__WHAT YOU HAVE TO DO__:
The lines from the start of the records below through the line containing "Image resolution: width=375" are to be copied exactly, both ends included, with nothing added.

*** PROVIDED ENTRIES ***

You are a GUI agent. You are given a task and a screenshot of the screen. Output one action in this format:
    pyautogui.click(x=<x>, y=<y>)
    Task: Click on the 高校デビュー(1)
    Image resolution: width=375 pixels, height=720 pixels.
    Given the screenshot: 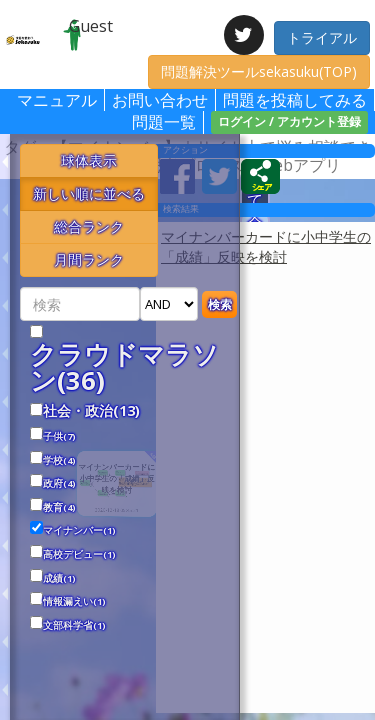 What is the action you would take?
    pyautogui.click(x=79, y=555)
    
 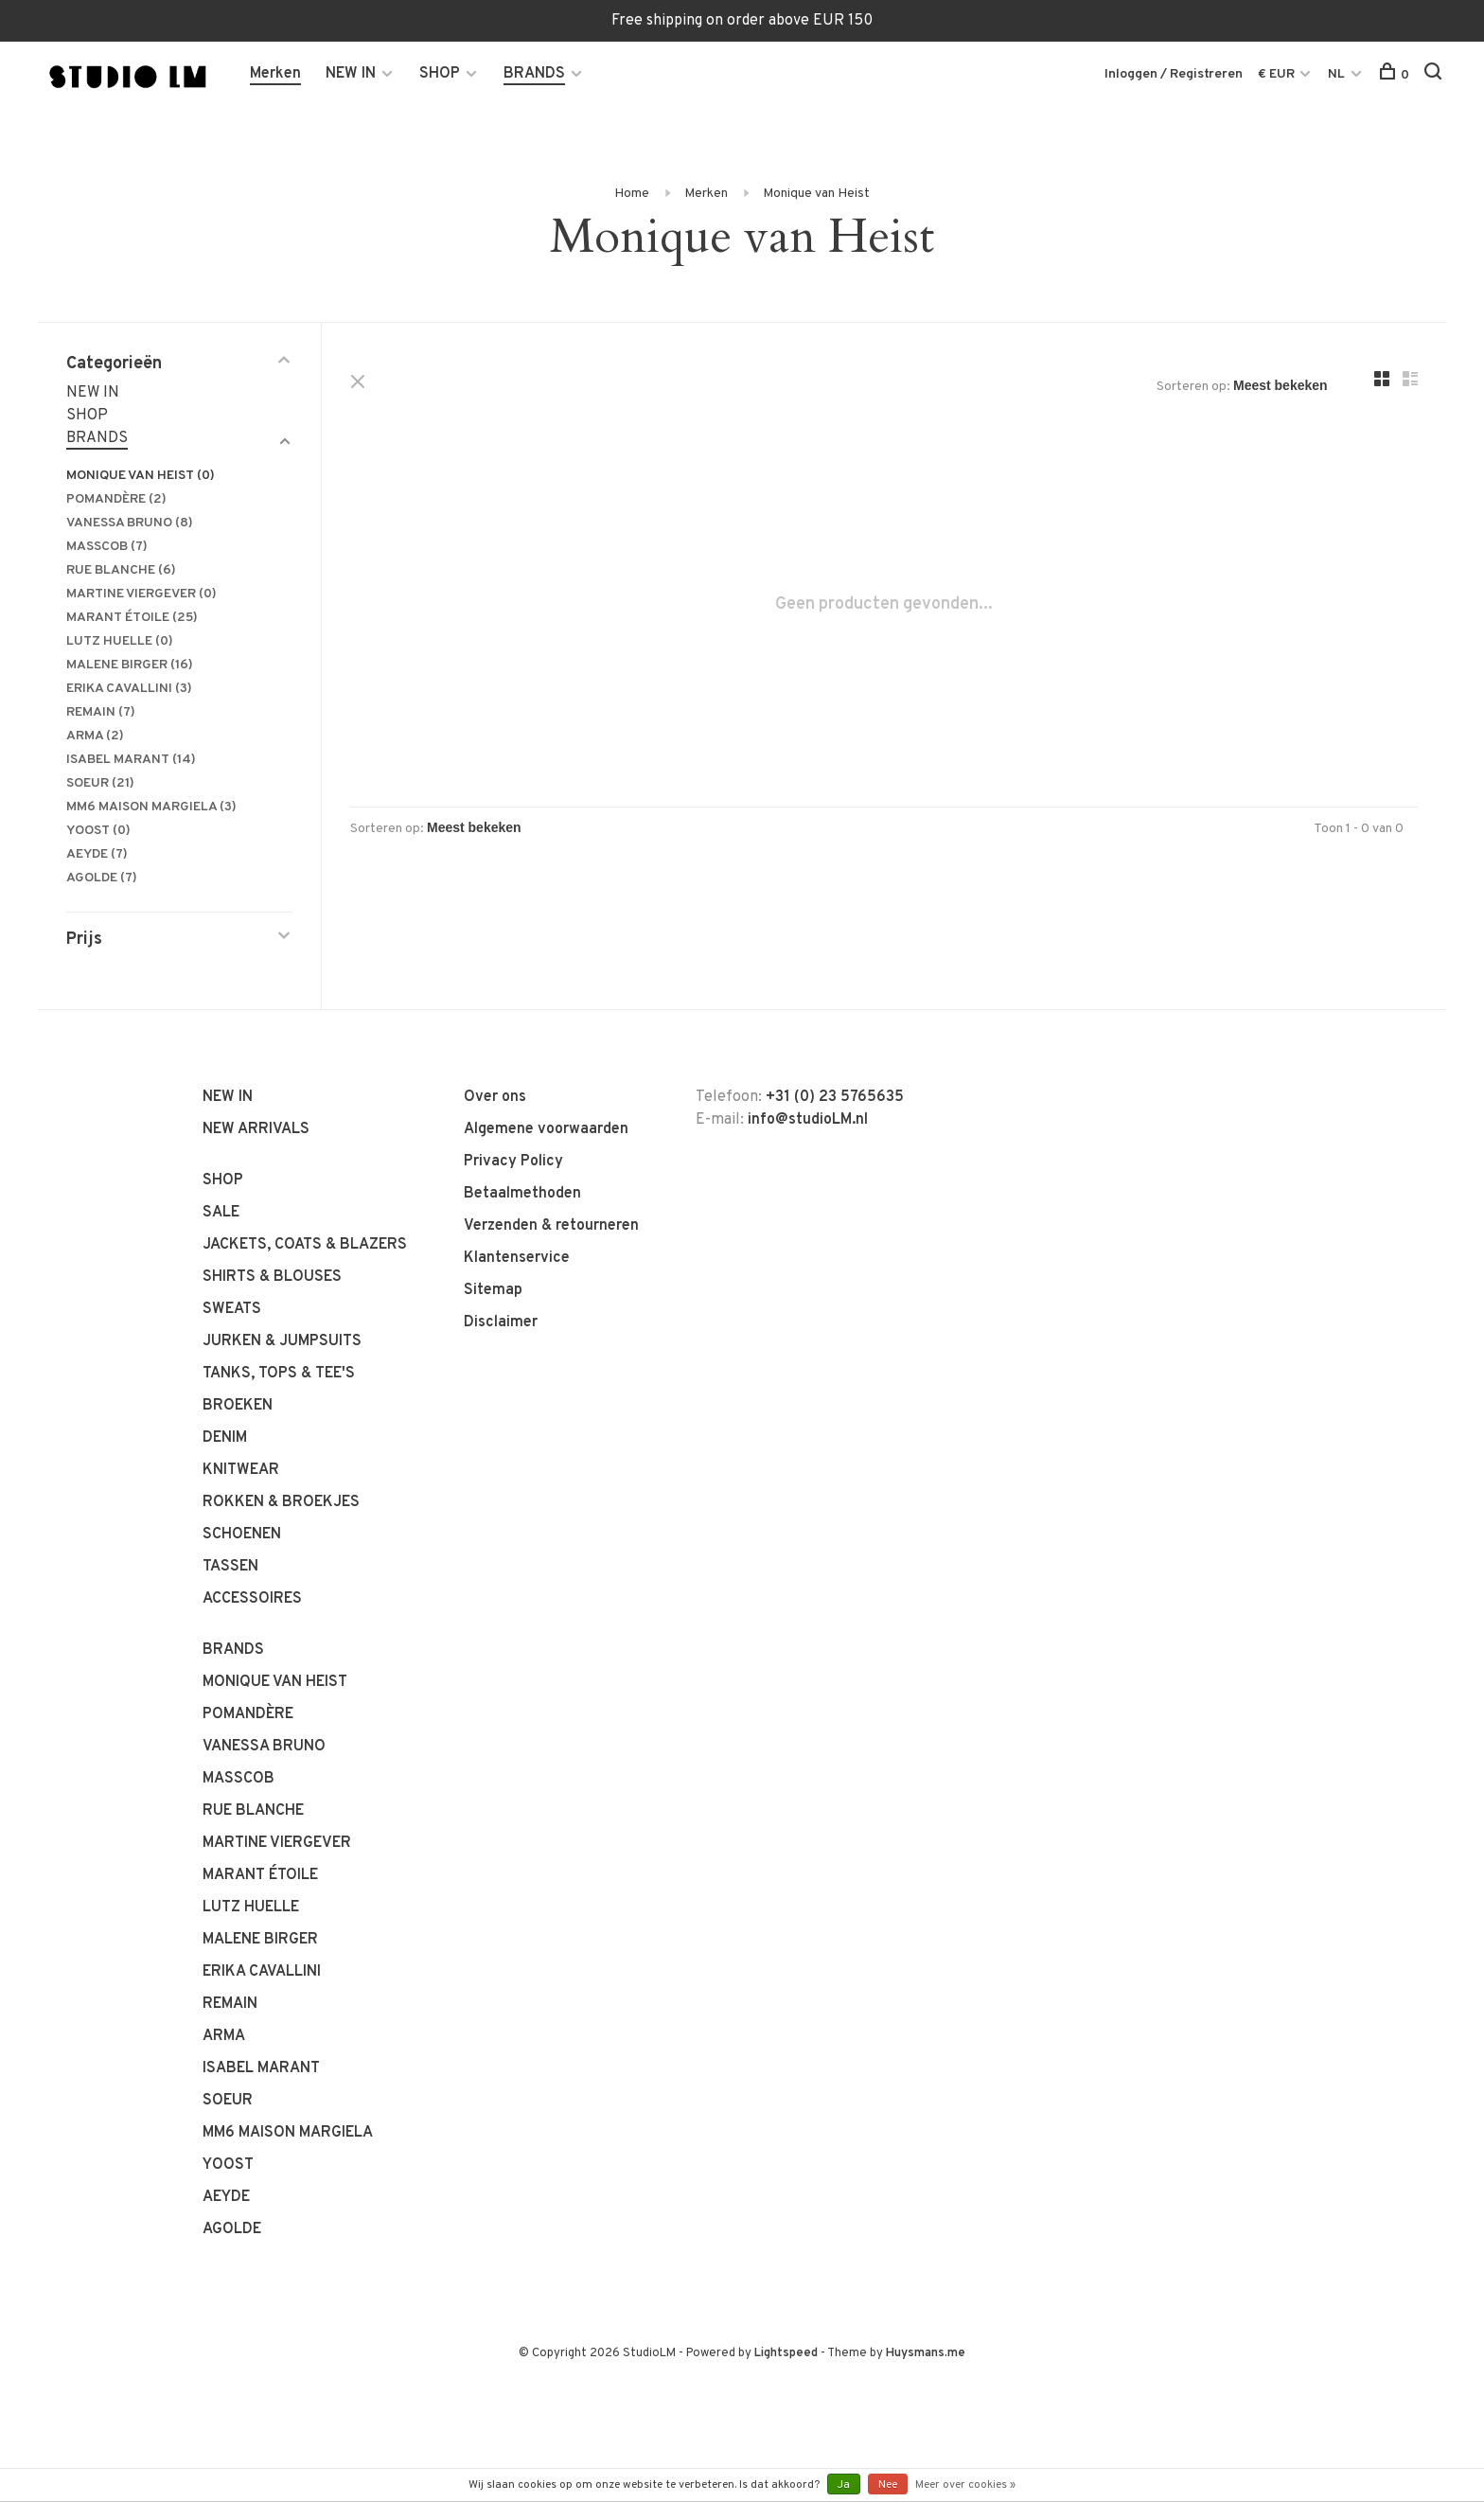 I want to click on Disclaimer, so click(x=501, y=1322).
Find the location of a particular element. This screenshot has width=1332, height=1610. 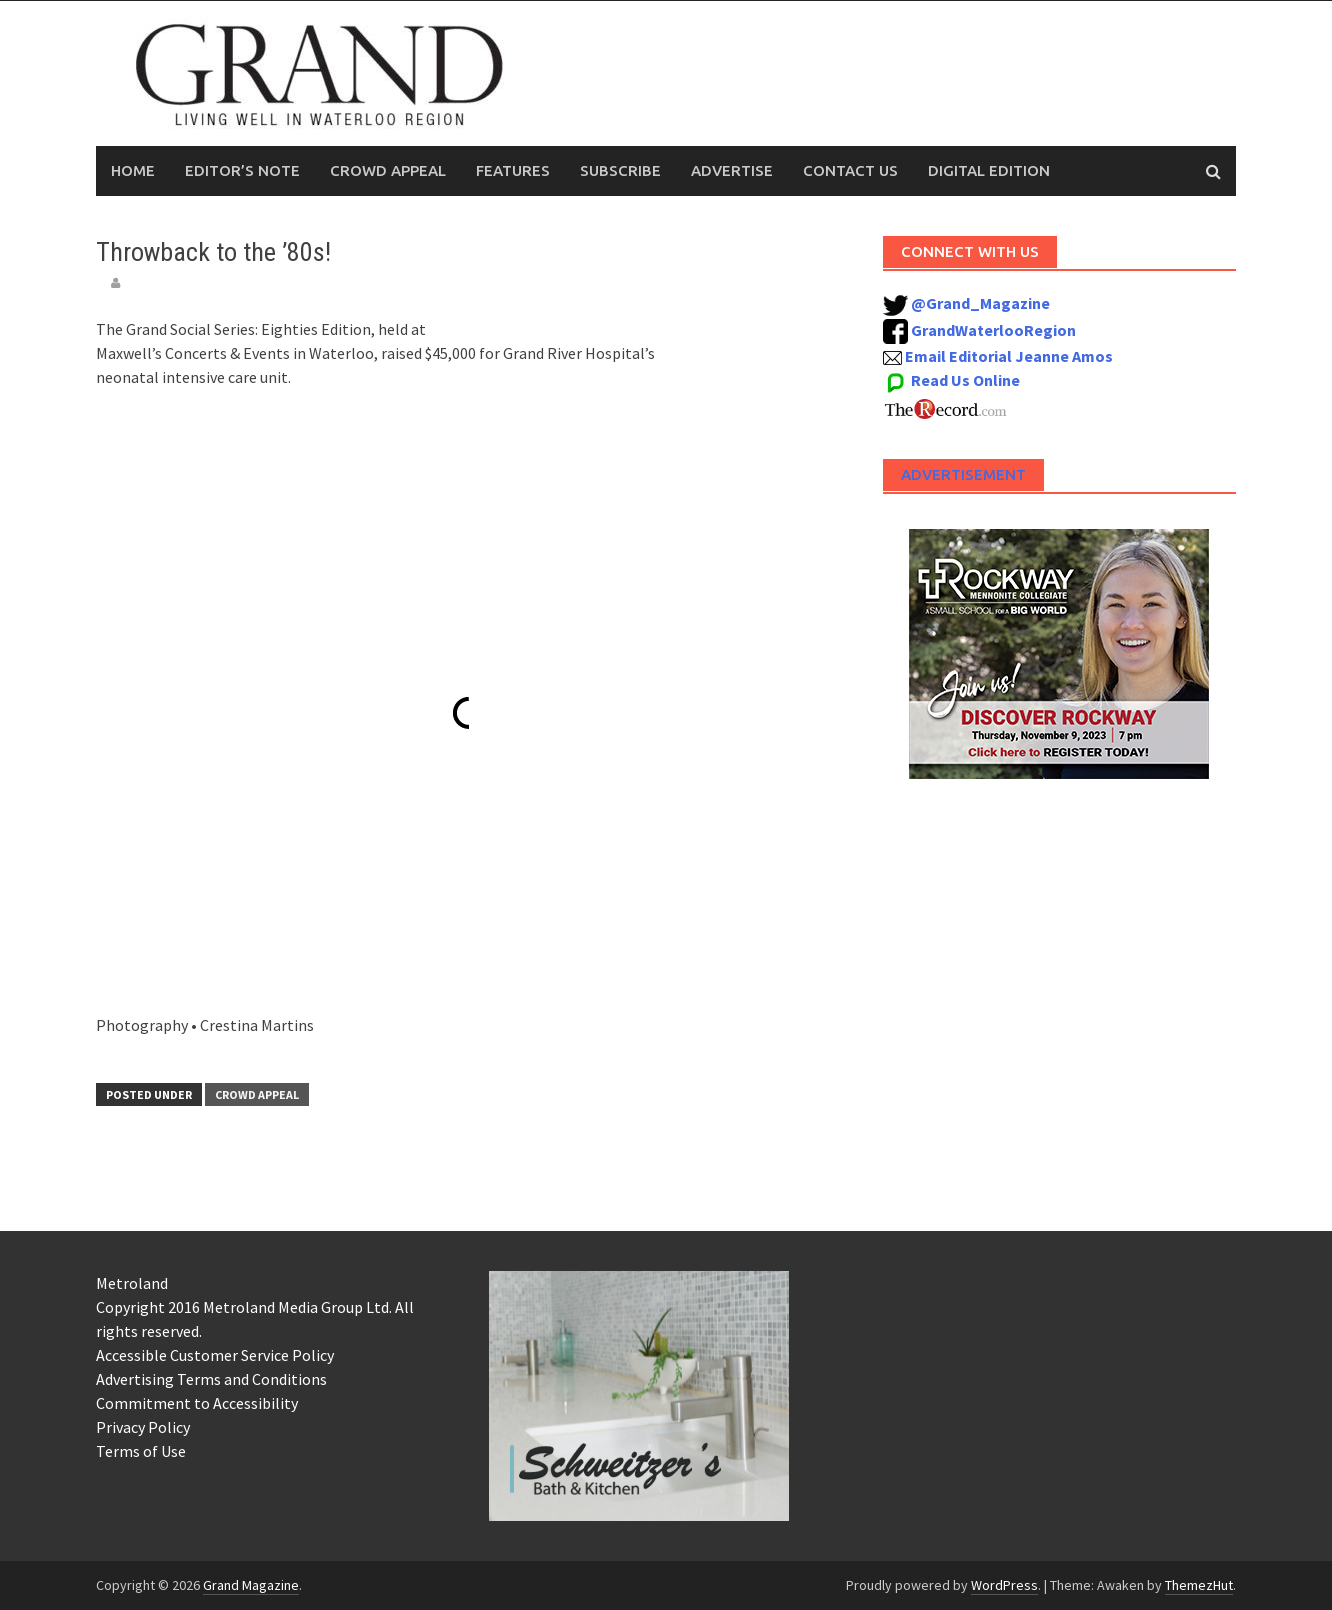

*** End of PROVIDED ENTRIES ***

__ANSWER FOR THIS EXERCISE__:
You are a GUI agent. You are given a task and a screenshot of the screen. Output one action in this format:
    pyautogui.click(x=<x>, y=<y>)
    Task: Click on the 高校デビュー(1)
    Image resolution: width=375 pixels, height=720 pixels.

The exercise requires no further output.